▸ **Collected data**
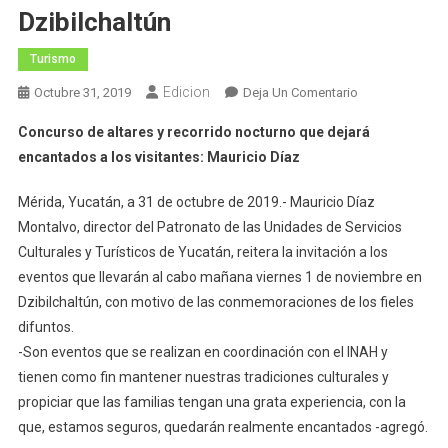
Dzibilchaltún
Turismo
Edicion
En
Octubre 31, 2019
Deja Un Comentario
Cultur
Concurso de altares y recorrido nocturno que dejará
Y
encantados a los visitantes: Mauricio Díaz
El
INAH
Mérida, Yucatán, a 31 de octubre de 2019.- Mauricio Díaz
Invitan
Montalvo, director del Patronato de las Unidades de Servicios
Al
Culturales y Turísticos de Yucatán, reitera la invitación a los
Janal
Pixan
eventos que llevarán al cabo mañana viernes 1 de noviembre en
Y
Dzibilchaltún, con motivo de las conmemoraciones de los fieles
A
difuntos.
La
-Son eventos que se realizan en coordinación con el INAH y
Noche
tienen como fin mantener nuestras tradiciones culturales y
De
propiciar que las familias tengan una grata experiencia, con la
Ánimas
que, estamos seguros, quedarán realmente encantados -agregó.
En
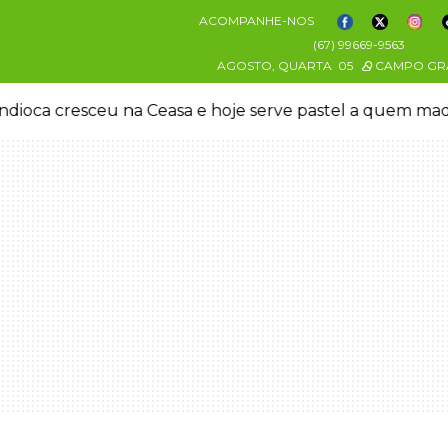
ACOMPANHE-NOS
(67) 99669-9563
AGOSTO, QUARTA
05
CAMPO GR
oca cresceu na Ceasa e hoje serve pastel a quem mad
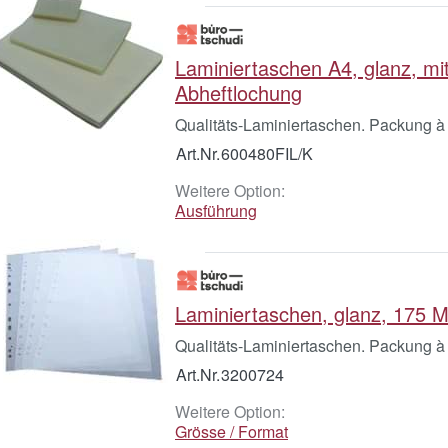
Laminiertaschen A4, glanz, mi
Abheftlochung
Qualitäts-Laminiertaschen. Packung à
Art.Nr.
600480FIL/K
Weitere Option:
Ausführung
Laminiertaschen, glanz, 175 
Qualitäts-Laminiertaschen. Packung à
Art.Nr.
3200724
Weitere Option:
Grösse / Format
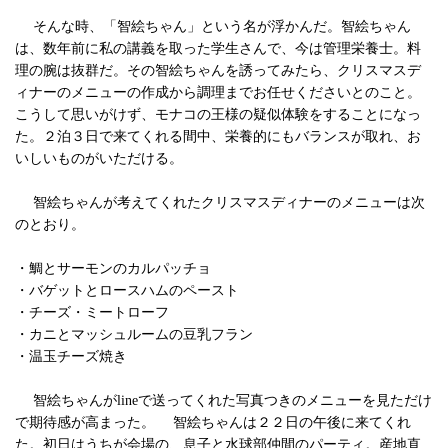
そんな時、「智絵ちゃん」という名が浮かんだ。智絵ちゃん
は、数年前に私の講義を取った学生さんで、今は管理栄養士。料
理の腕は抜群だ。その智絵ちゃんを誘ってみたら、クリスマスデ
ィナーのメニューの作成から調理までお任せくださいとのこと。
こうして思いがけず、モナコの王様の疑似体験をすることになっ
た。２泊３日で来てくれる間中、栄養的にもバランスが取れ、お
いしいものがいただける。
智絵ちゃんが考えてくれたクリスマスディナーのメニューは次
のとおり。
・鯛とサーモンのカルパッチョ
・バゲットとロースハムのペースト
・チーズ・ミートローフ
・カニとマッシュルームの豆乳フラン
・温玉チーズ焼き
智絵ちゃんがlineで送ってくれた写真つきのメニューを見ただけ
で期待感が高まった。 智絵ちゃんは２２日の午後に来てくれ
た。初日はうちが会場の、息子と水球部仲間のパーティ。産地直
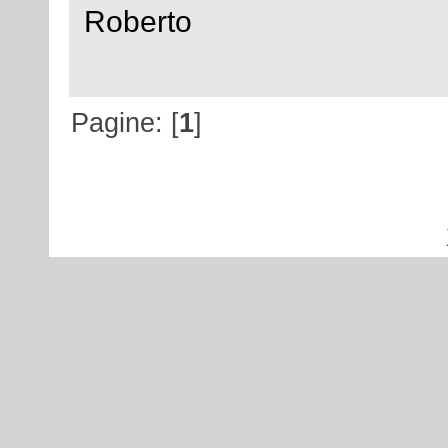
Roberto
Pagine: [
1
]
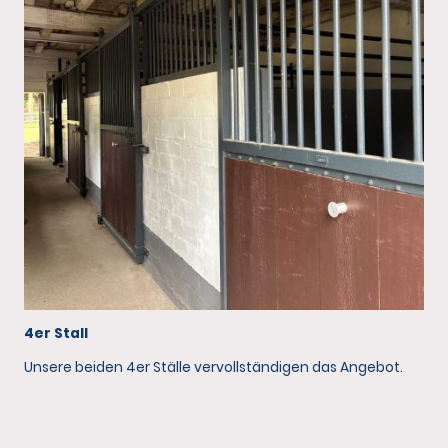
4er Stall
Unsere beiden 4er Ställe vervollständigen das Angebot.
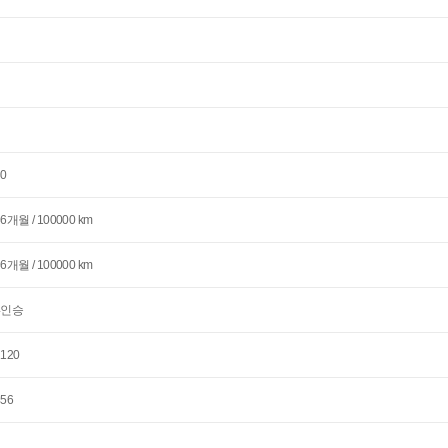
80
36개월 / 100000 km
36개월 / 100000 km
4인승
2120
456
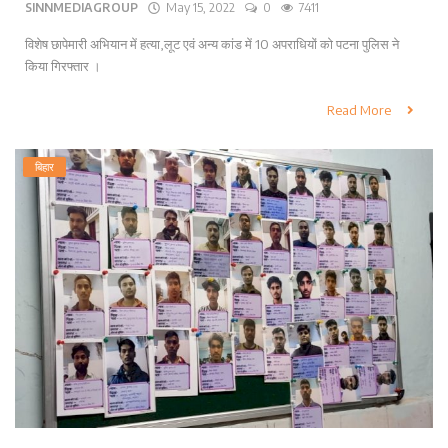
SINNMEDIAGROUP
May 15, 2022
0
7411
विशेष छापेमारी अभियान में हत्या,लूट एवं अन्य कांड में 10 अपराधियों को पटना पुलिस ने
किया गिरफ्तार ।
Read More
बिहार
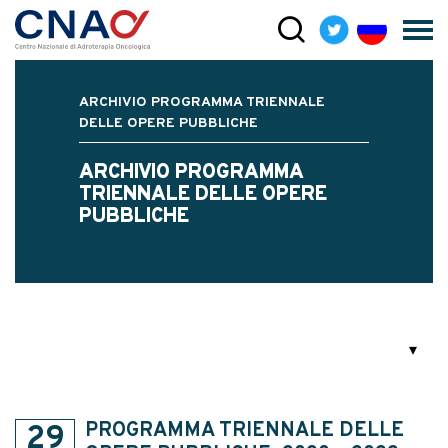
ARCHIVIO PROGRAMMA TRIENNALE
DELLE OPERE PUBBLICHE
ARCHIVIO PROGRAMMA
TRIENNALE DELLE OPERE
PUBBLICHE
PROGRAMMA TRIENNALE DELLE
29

▸ **TASK BRIEF**
Find the lines above that contain the word "Laminiertaschen" and collect them.

▸ **RESULT OF THE TASK**
Laminiertaschen A4, glanz, mi
Qualitäts-Laminiertaschen. Packung à
Laminiertaschen, glanz, 175 
Qualitäts-Laminiertaschen. Packung à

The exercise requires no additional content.